Repeat everything in the listing exactly, except for the images.

+++ Information

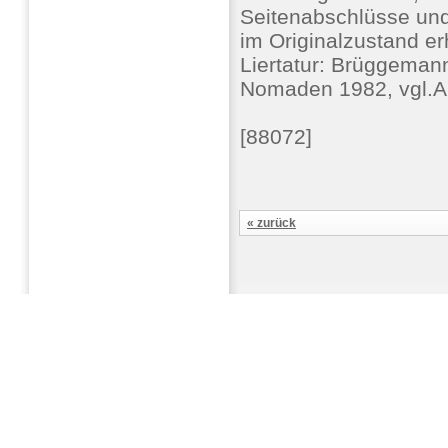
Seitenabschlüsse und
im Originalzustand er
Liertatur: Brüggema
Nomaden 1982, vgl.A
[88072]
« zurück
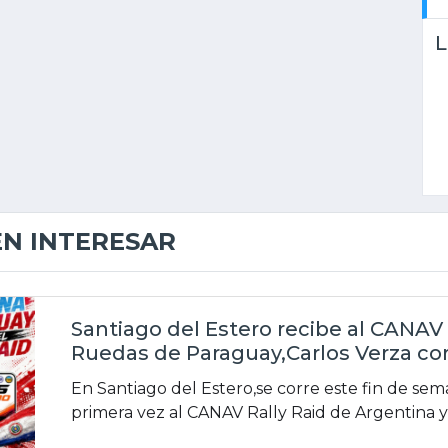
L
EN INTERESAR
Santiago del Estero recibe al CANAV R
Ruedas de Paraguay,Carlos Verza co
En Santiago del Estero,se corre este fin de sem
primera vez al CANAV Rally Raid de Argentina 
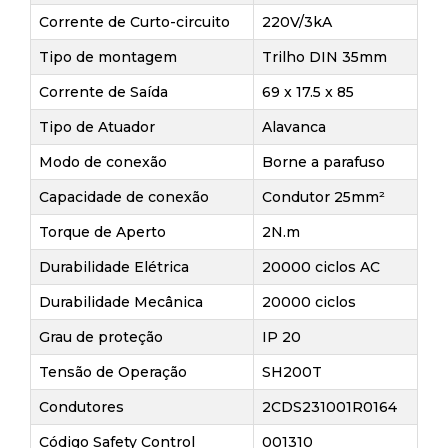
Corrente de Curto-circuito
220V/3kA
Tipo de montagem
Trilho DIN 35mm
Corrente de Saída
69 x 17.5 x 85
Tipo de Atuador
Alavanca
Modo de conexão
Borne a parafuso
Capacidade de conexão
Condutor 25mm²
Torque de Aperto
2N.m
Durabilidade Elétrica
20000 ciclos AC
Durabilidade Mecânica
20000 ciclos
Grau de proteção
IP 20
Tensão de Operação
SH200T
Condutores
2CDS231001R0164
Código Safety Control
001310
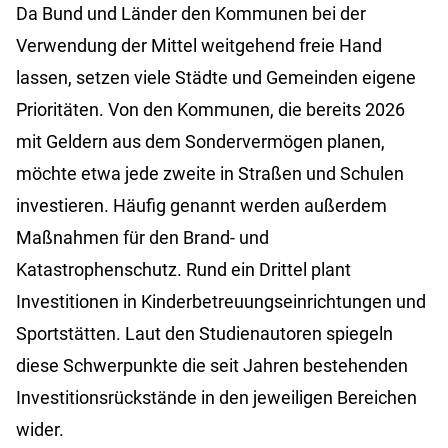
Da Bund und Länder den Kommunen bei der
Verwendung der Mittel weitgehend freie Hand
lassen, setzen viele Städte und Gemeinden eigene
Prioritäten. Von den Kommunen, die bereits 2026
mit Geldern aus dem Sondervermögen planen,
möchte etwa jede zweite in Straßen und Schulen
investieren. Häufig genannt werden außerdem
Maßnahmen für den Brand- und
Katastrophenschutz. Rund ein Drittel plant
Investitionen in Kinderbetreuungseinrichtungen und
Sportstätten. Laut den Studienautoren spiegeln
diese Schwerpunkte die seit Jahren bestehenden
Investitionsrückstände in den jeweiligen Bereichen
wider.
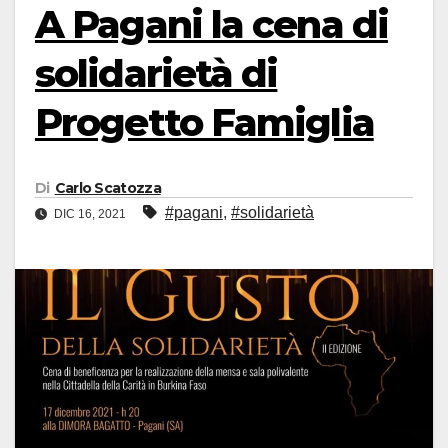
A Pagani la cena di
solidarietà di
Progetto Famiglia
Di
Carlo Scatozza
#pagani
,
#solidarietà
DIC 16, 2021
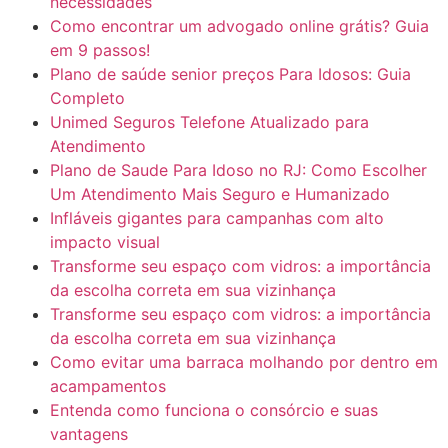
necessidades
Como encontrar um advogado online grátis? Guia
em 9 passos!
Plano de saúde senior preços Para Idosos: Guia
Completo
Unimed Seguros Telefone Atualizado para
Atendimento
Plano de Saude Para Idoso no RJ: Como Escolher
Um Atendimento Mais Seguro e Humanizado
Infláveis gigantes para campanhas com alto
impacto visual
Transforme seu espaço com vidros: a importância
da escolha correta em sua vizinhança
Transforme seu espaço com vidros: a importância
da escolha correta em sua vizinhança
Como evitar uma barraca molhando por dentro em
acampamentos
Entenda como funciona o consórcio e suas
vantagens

++++++

* [Answer below]
Seitenabschlüsse und
im Originalzustand er
Liertatur: Brüggema
Nomaden 1982, vgl.A
[88072]
« zurück
L
EN INTERESAR
Santiago del Estero recibe al CANAV R
Ruedas de Paraguay,Carlos Verza co
En Santiago del Estero,se corre este fin de sem
primera vez al CANAV Rally Raid de Argentina 
Corrente de Curto-circuito
220V/3kA
Tipo de montagem
Trilho DIN 35mm
Corrente de Saída
69 x 17.5 x 85
Tipo de Atuador
Alavanca
Modo de conexão
Borne a parafuso
Capacidade de conexão
Condutor 25mm²
Torque de Aperto
2N.m
Durabilidade Elétrica
20000 ciclos AC
Durabilidade Mecânica
20000 ciclos
Grau de proteção
IP 20
Tensão de Operação
SH200T
Condutores
2CDS231001R0164
Código Safety Control
001310
Da Bund und Länder den Kommunen bei der
Verwendung der Mittel weitgehend freie Hand
lassen, setzen viele Städte und Gemeinden eigene
Prioritäten. Von den Kommunen, die bereits 2026
mit Geldern aus dem Sondervermögen planen,
möchte etwa jede zweite in Straßen und Schulen
investieren. Häufig genannt werden außerdem
Maßnahmen für den Brand- und
Katastrophenschutz. Rund ein Drittel plant
Investitionen in Kinderbetreuungseinrichtungen und
Sportstätten. Laut den Studienautoren spiegeln
diese Schwerpunkte die seit Jahren bestehenden
Investitionsrückstände in den jeweiligen Bereichen
wider.
A Pagani la cena di
solidarietà di
Progetto Famiglia
Di
Carlo Scatozza
#pagani
,
#solidarietà
DIC 16, 2021
necessidades
Como encontrar um advogado online grátis? Guia
em 9 passos!
Plano de saúde senior preços Para Idosos: Guia
Completo
Unimed Seguros Telefone Atualizado para
Atendimento
Plano de Saude Para Idoso no RJ: Como Escolher
Um Atendimento Mais Seguro e Humanizado
Infláveis gigantes para campanhas com alto
impacto visual
Transforme seu espaço com vidros: a importância
da escolha correta em sua vizinhança
Transforme seu espaço com vidros: a importância
da escolha correta em sua vizinhança
Como evitar uma barraca molhando por dentro em
acampamentos
Entenda como funciona o consórcio e suas
vantagens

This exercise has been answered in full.